Angle: A decent society in which no distinction is made between people of color. And that is the end or goal of the civil rights movement.

Brooks: Insofar as I know. But I must “announce” that there is an auxiliary problem. I must “announce” that many Negroes (they prefer to be called blacks, simply; for where, they ask, is “Negroland”?) no longer want any part of even wonderful whites. They have suffered so many crushes that now they are turning to themselves (finding “white” there too and feverishly scraping it out!). And they love blackness. They make a banner of blackness. What will be the end, as regards this intensifying compulsion? I am not able to tell you. When white and black meet today, sometimes there is a ready understanding that there has been an encounter between two human beings. But often there is only, or chiefly, an awareness that Two Colors are in the room.

Angle: Do you believe that the aforementioned goal is sustainable within the reasonable future? You see I’m using some pretty broad terms that are not very clearly defined.

Brooks: I do feel that it is attainable, but I couldn’t say when it will be achieved, because I don’t know what the people of either race will be doing in the near feature. I can’t say that the agitation will end in ten years, or twenty years, or one hundred years.
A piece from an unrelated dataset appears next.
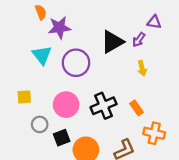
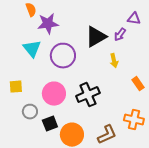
yellow arrow: (142, 68) -> (114, 61), moved
orange rectangle: (137, 108) -> (138, 84), moved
Angle: Would you care to say anything more on this subject? I am talking to you primarily as a writer, but I think the civil rights movement has a relationship to a writing career. Not perhaps yours, but you are not likely to find, I would think, very many Negro writers, unless basic education improves. You would agree, I suppose, that a certain fundamental education of good quality is essential as far as writing is concerned?

Brooks: Yes, I believe that a writer, as well as anyone else, should have as much education as he can manage. I urge those children who ask me “How do you become a writer?” to stay in school, of course, and along with that, to read as much as possible. The book-involvement afforded by today’s schoolhouse is not sufficient, because no curriculum is complete.

Angle: Is the poet affected by today’s social unrest?

Brooks: The poet, first and foremost an individual with a personal vision, is also a member of society. What affects society affects a poet. So I, starting out, usually in the grip of a high and private suffusion, may find by the time I have arrived at a last line that there is quite some public clamor in my product.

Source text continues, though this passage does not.